But let’s go back to mathematics. In 1901 Bertrand Russel discovered a paradox in naive set theory. It has been customary to talk about the set of all sets. Bertrand Russel found out that this leads to the paradoxical

set of all sets which do not contain themself.

Does this unversal set contain itself? If yes, it contains itself and therefore cannot be in the set. If no, it does not contain itself and therefore must contain itself.

In order to avoid such paradoxes which lead to contradictions,
Whitehead and Russel published in 1910, 1912 and 1913 the famous
*Principia Mathematica* which provided a foundation for
mathematics free of paradoxes.

The young viennese mathematician Kurt Goedel invented a technique
called *Goedel Numbering*. He used this technique to formulate a
sentence similar to Russel’s paradox as a mathematical statement about
natural numbers. Such a statement can be expressed in the formalism of
Principia Mathematica and therefore can be injected into Principia
Mathematica like a Trojan horse. In his famous incompleteness theorem
(1931) Goedel demonstrated that paradoxical statements can be injected
into all formalisms which are powerful enough to express basic
arithmetics.

Imagine the blow to Hilbert’s program! All formal theories sufficiently powerful are either inconsistent or incomplete.

The positive side of Goedels incompleteness theorem: Paradoxes are not necessarily bad. They are part of the mathematicians toolkit to prove something.

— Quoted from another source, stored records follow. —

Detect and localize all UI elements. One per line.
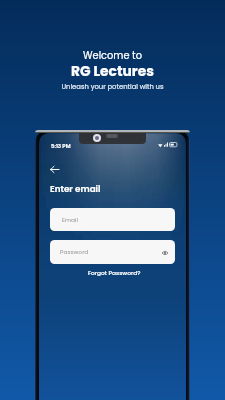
- staticText: Welcome to: [83, 49, 142, 63]
- staticText: RG Lectures: [71, 62, 154, 81]
- staticText: Password: [60, 248, 89, 256]
- staticText: 5:13 PM: [51, 142, 71, 150]
- button[interactable]: Email: [50, 208, 175, 231]
- button[interactable]: Forgot Password?: [88, 269, 141, 277]
- button[interactable]: Show password: [159, 247, 170, 258]
- staticText: Email: [62, 216, 78, 224]
- button[interactable]: Password: [50, 240, 175, 264]
- staticText: Unleash your potential with us: [61, 82, 164, 92]
- staticText: Enter email: [50, 183, 101, 195]
- button[interactable]: Back: [46, 161, 62, 177]
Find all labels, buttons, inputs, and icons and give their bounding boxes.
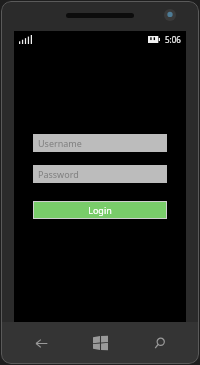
button[interactable]: Login — [33, 201, 167, 219]
staticText: Password — [38, 168, 79, 180]
button[interactable]: Username — [33, 134, 167, 152]
button[interactable]: Back — [21, 323, 61, 363]
button[interactable]: Start — [80, 323, 120, 363]
staticText: 5:06 — [165, 34, 181, 45]
staticText: Login — [88, 204, 112, 216]
button[interactable]: Search — [140, 323, 180, 363]
button[interactable]: Password — [33, 165, 167, 183]
staticText: Username — [38, 137, 82, 149]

In 1936 Alan Turing and Alonzo Church proved independently that there are undecidable (or uncomputable) problems in mathematics. They basically used the technique of Goedel numbering in their proofs.

In this paper we are going to show that there are functions which cannot be computed in lambda calculus. Note that functions can return a boolean value and a not computable boolean valued function represents an undecidable predicate.

We don’t use a lot of math here. We continue to express the ideas in programmer’s terms like we did in Programming with Lambda Calculus. Everybody who is able to program functions should be able to follow.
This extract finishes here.